The data also support prior findings that antenatal chemotherapy with standard regimens (non-antimetabolite) during the second or third trimester does not appear to increase morbidity or mortality for the fetus. This includes in utero anthracyline exposure, which has been shown to not adversely affect maternal or fetal cardiac function, he said.
There were no increased rates of congenital malformations, which is also consistent with prior data. Evens pointed out that none of the patients received antenatal therapy during the first trimester.
At 41 months, three-year progression-free survival (PFS) and overall survival (OS) for the women with NHL were 53 and 82 percent, respectively, and 85 and 97 percent, respectively, for those with HL.
There were eight deaths related to NHL, including five patients with diffuse large B-cell lymphoma, one with peripheral T-cell lymphoma not otherwise specified, one with Burkitt's lymphoma, and one with “double-hit” NHL. Three of these eight patients had received antenatal chemotherapy, and the other four had therapy deferred to postpartum.
There is a paucity of available data assessing potential prognostic factors for survival of patients diagnosed with lymphoma during pregnancy, Evens said. On univariate analysis for NHL, radiotherapy was found to predict inferior PFS, and increased lactate dehydrogenase and poor Eastern Cooperative Oncology Group performance status (ECOG PS) portended worse OS.
“This may in part reflect prompt diagnosis and initiation of therapy, if indicated,” Evens said. For HL patients, nulliparous status and “B” symptoms predicted inferior PFS—an “interesting finding,” he said, that may be related to hormonal alterations. There were no factors in Hodgkin lymphoma that predicted OS.
In NHL, receiving radiotherapy had an adverse impact on progression-free survival, which is likely a reflection of the systemic nature of most aggressive NHL subtypes that were included in this series, Evens said.
“Although the adverse impact of radiotherapy on PFS did not translate to an OS disadvantage, if treatment is considered in NHL, chemotherapy should likely be the first choice,” he said. “In contrast, for HL, there are data showing that in select patients—for example, those with supradiaphragmatic disease—radiotherapy may be successfully used during pregnancy with careful shielding of the fetus.”
Evens noted that patients with low-risk clinical scenarios—i.e., indolent NHL, low tumor burden, and/or late gestational diagnosis—had therapy safely deferred to postpartum. He underscored that there should be close collaboration with the “high-risk” maternal-fetal medicine department throughout the pregnancy—“This is regarding use of all therapy, including supportive care medications, and for appropriate timing of delivery, especially if the patient is undergoing chemotherapy.”
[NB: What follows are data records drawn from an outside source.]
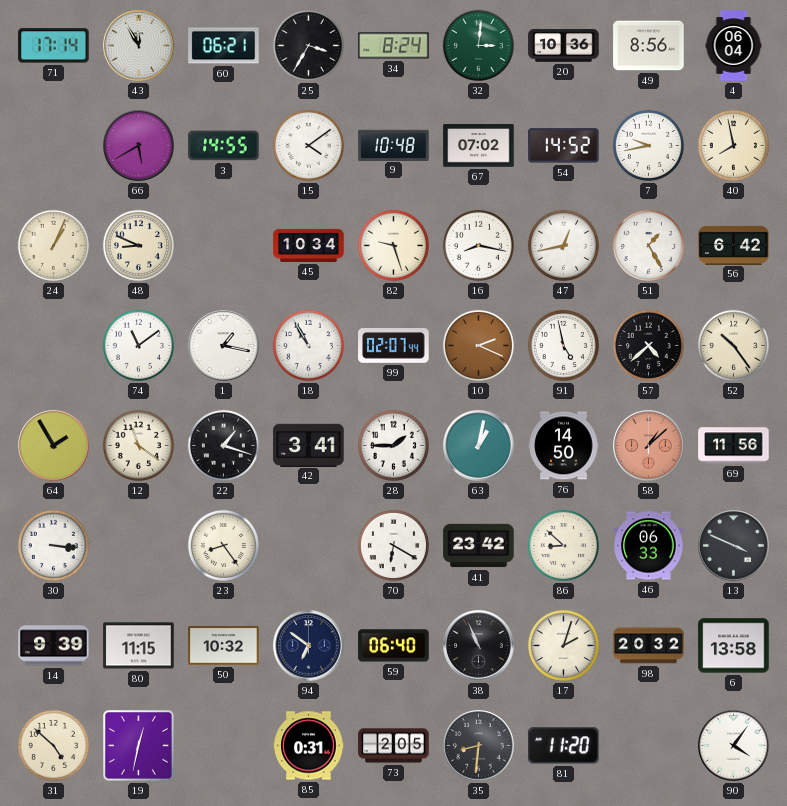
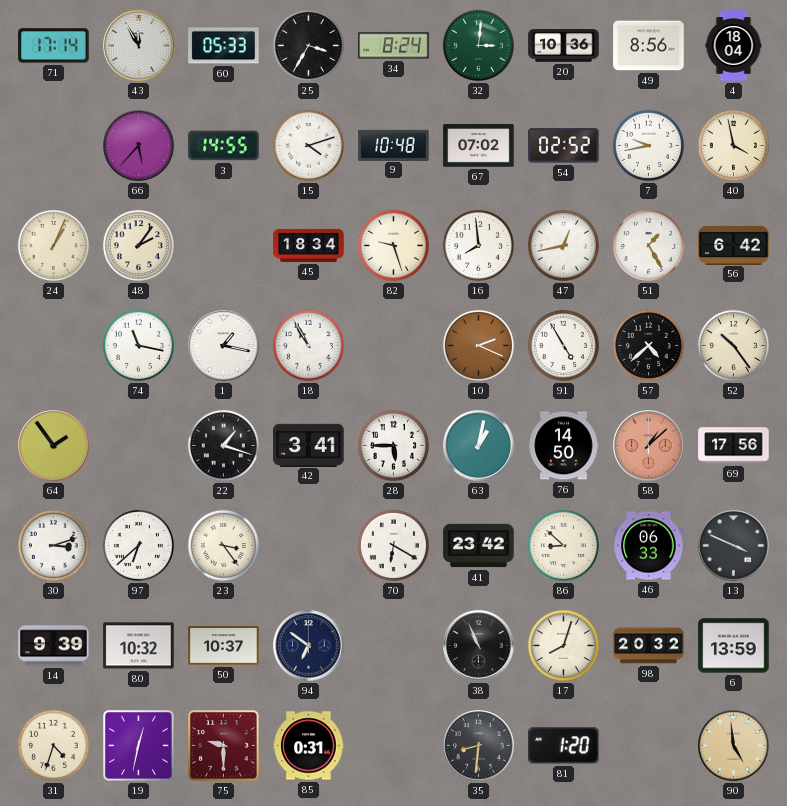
60: 06:21 -> 05:33
4: 06:04 -> 18:04
66: 5:40 -> 5:37
15: 4:09 -> 4:12
54: 14:52 -> 02:52
40: 7:58 -> 3:58
48: 8:49 -> 2:06
45: 10:34 -> 18:34
16: 8:17 -> 7:59
74: 11:09 -> 11:17
99: 02:07 -> none
91: 4:58 -> 4:55
64: 1:55 -> 1:54
12: 11:21 -> none
28: 1:45 -> 5:45
69: 11:56 -> 17:56
30: 3:16 -> 3:12
97: none -> 6:38
23: 8:24 -> 3:24
80: 11:15 -> 10:32
50: 10:32 -> 10:37
59: 06:40 -> none
17: 2:03 -> 8:03
6: 13:58 -> 13:59
31: 4:52 -> 4:33
75: none -> 9:30
73: 2:05 -> none
81: 11:20 -> 1:20
90: 4:06 -> 4:59
90 dial: white -> champagne
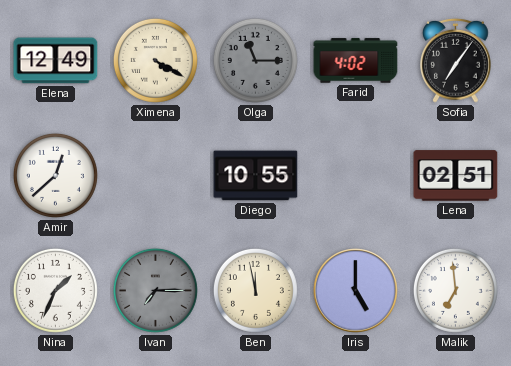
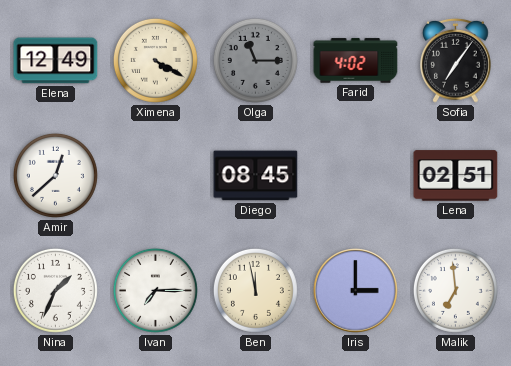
Diego: 10:55 -> 08:45
Ivan dial: grey -> white
Iris: 5:00 -> 3:00
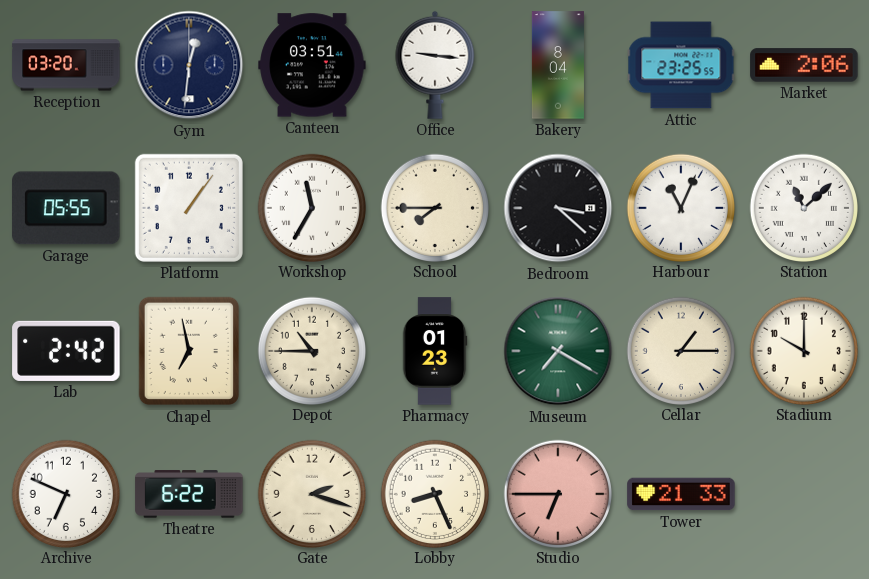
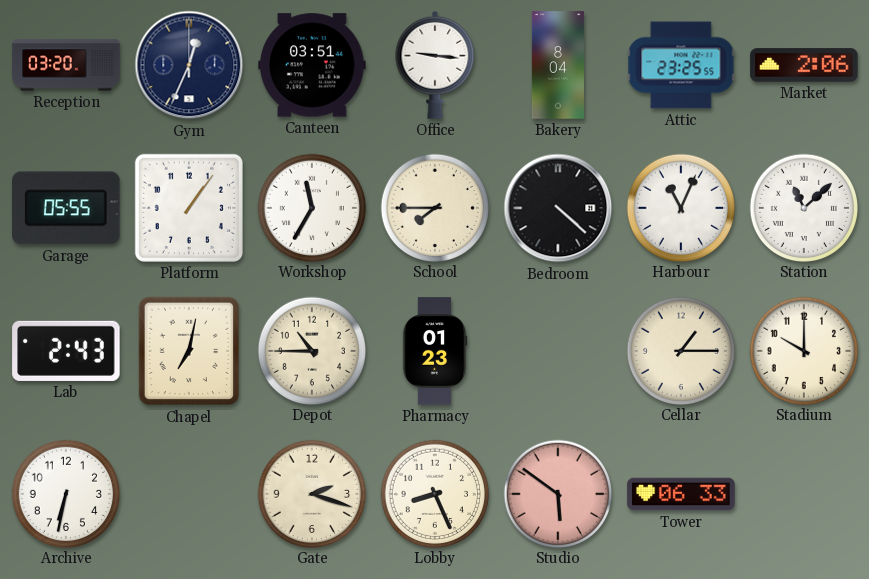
Gym: 12:31 -> 12:34
Bedroom: 3:22 -> 4:22
Lab: 2:42 -> 2:43
Chapel: 6:58 -> 7:02
Museum: 7:20 -> none
Archive: 6:49 -> 6:32
Theatre: 6:22 -> none
Studio: 6:45 -> 5:51
Tower: 21:33 -> 06:33
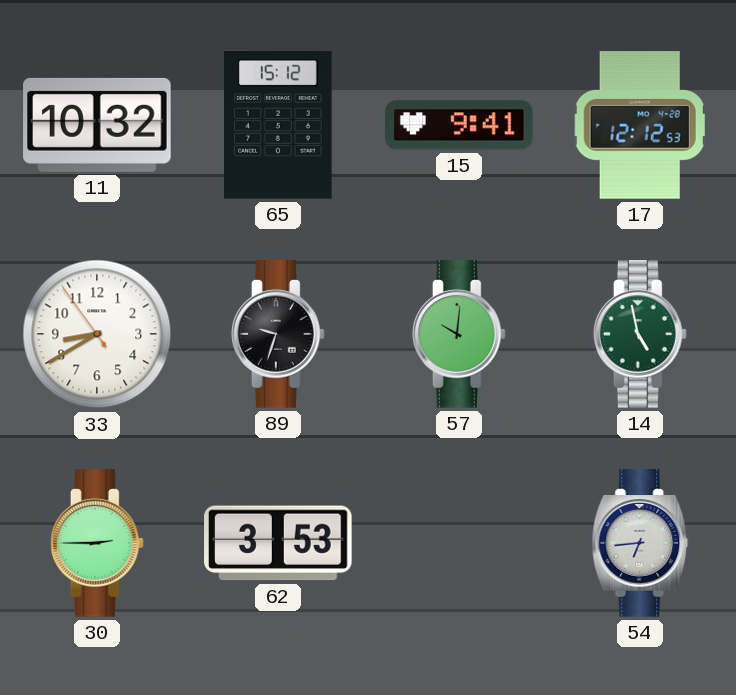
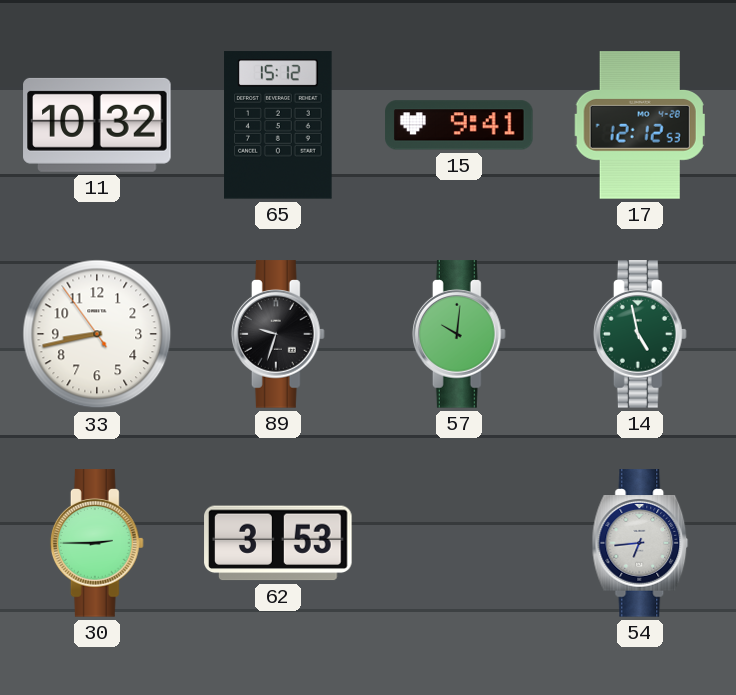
33: 8:39 -> 8:42
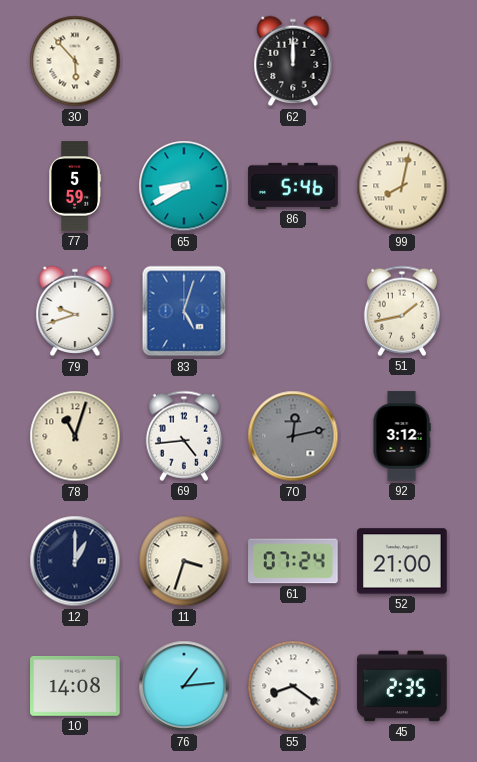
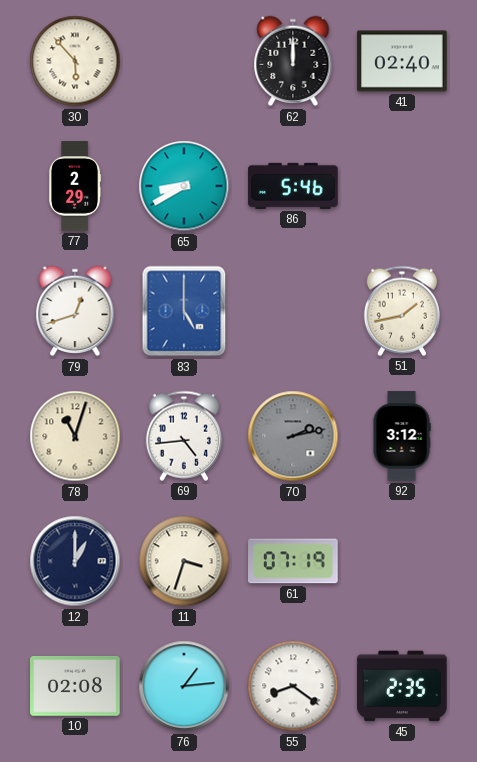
41: none -> 02:40
77: 5:59 -> 2:29
99: 8:02 -> none
79: 9:42 -> 12:42
83: 5:03 -> 5:00
70: 12:13 -> 2:13
61: 07:24 -> 07:19
52: 21:00 -> none
10: 14:08 -> 02:08
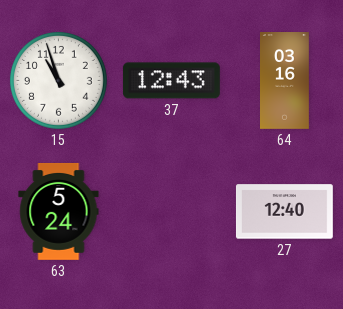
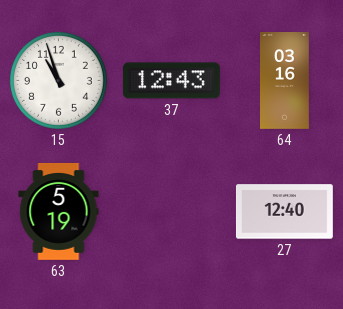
63: 5:24 -> 5:19
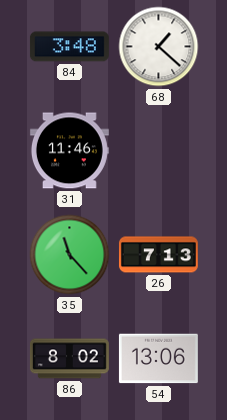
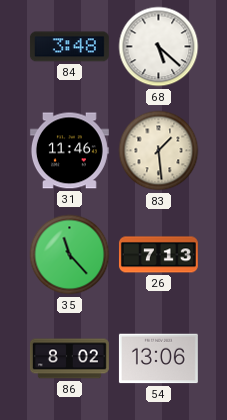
68: 1:22 -> 5:22
83: none -> 1:29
Friedberg, who is also Director of the James P. Wilmot Cancer Center, noted that the study “represents one of the largest multicenter experiences of outcomes for pregnant patients treated for lymphoma in the modern era. There are obviously no randomized trials in this area, and much of the literature is anecdotal. This study has the advantage of multicenter experience, with a relatively large number of patients.”
He said that in his interpretation of the study, “standard prognostic factors for the appropriate disease should definitely be considered.
“Patients should receive treatment based upon the disease characteristics, and time to term. In all cases, consultation with a maternal fetal medicine specialist should be included in the decision-making process. The important message from this data is that patients can be safely treated before giving birth, without obvious adverse outcomes to either mother or fetus.”